━━ Material shown

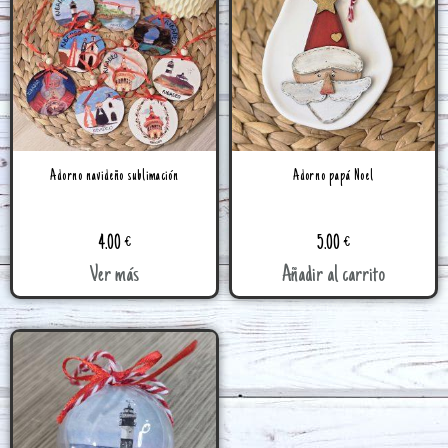
Adorno navideño sublimación
Adorno papá Noel
4.00
€
5.00
€
Ver más
Añadir al carrito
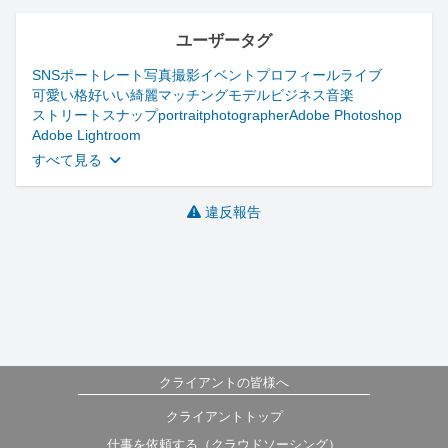
ユーザータグ
SNS
ポートレート
写真
撮影
イベント
プロフィール
ライブ
可愛い
格好いい
綺麗
マッチング
モデル
ビジネス
音楽
ストリート
スナップ
portrait
photographer
Adobe Photoshop
Adobe Lightroom
すべて見る
違反報告
クライアントの皆様へ
クライアントトップ
仕事を依頼する（クラウドソーシング）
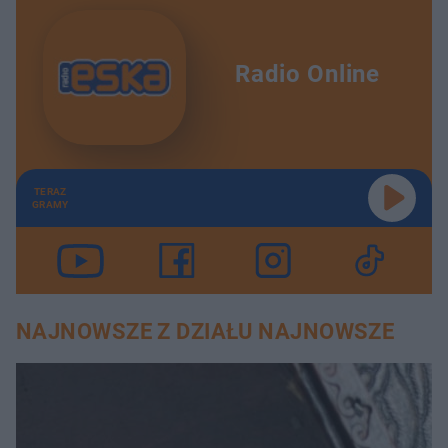
Radio Online
TERAZ
GRAMY
NAJNOWSZE Z DZIAŁU NAJNOWSZE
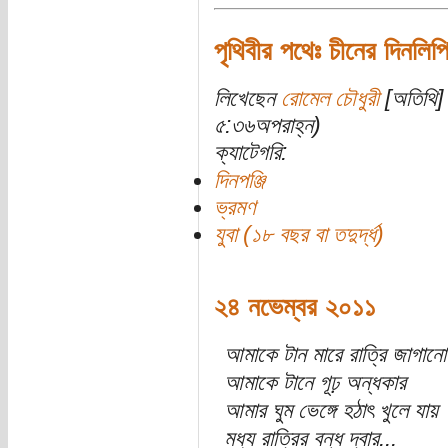
পৃথিবীর পথেঃ চীনের দিনলিপ
লিখেছেন
রোমেল চৌধুরী
[অতিথি] 
৫:৩৬অপরাহ্ন)
ক্যাটেগরি:
দিনপঞ্জি
ভ্রমণ
যুবা (১৮ বছর বা তদুর্দ্ধ)
২৪ নভেম্বর ২০১১
আমাকে টান মারে রাত্রি জাগানো
আমাকে টানে গূঢ় অন্ধকার
আমার ঘুম ভেঙ্গে হঠাৎ খুলে যায়
মধ্য রাত্রির বন্ধ দ্বার...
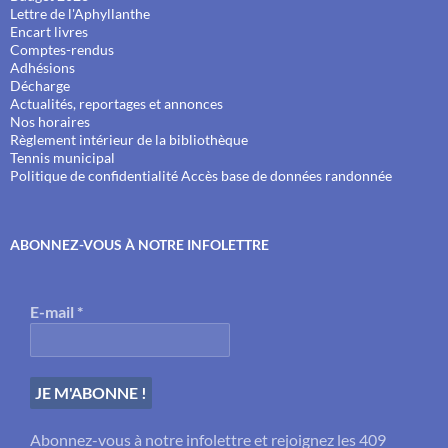
Lettre de l'Aphyllanthe
Encart livres
Comptes-rendus
Adhésions
Décharge
Actualités, reportages et annonces
Nos horaires
Règlement intérieur de la bibliothèque
Tennis municipal
Politique de confidentialité
Accès base de données randonnée
ABONNEZ-VOUS À NOTRE INFOLETTRE
E-mail
*
Abonnez-vous à notre infolettre et rejoignez les 409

━━━━

→ **Work task**:
Repeat all of the records verbatim, leaving out the pictures.

→ **Response to this exercise**:
Adorno navideño sublimación
Adorno papá Noel
4.00
€
5.00
€
Ver más
Añadir al carrito
ユーザータグ
SNS
ポートレート
写真
撮影
イベント
プロフィール
ライブ
可愛い
格好いい
綺麗
マッチング
モデル
ビジネス
音楽
ストリート
スナップ
portrait
photographer
Adobe Photoshop
Adobe Lightroom
すべて見る
違反報告
クライアントの皆様へ
クライアントトップ
仕事を依頼する（クラウドソーシング）
Radio Online
TERAZ
GRAMY
NAJNOWSZE Z DZIAŁU NAJNOWSZE
পৃথিবীর পথেঃ চীনের দিনলিপ
লিখেছেন
রোমেল চৌধুরী
[অতিথি] 
৫:৩৬অপরাহ্ন)
ক্যাটেগরি:
দিনপঞ্জি
ভ্রমণ
যুবা (১৮ বছর বা তদুর্দ্ধ)
২৪ নভেম্বর ২০১১
আমাকে টান মারে রাত্রি জাগানো
আমাকে টানে গূঢ় অন্ধকার
আমার ঘুম ভেঙ্গে হঠাৎ খুলে যায়
মধ্য রাত্রির বন্ধ দ্বার...
Lettre de l'Aphyllanthe
Encart livres
Comptes-rendus
Adhésions
Décharge
Actualités, reportages et annonces
Nos horaires
Règlement intérieur de la bibliothèque
Tennis municipal
Politique de confidentialité
Accès base de données randonnée
ABONNEZ-VOUS À NOTRE INFOLETTRE
E-mail
*
Abonnez-vous à notre infolettre et rejoignez les 409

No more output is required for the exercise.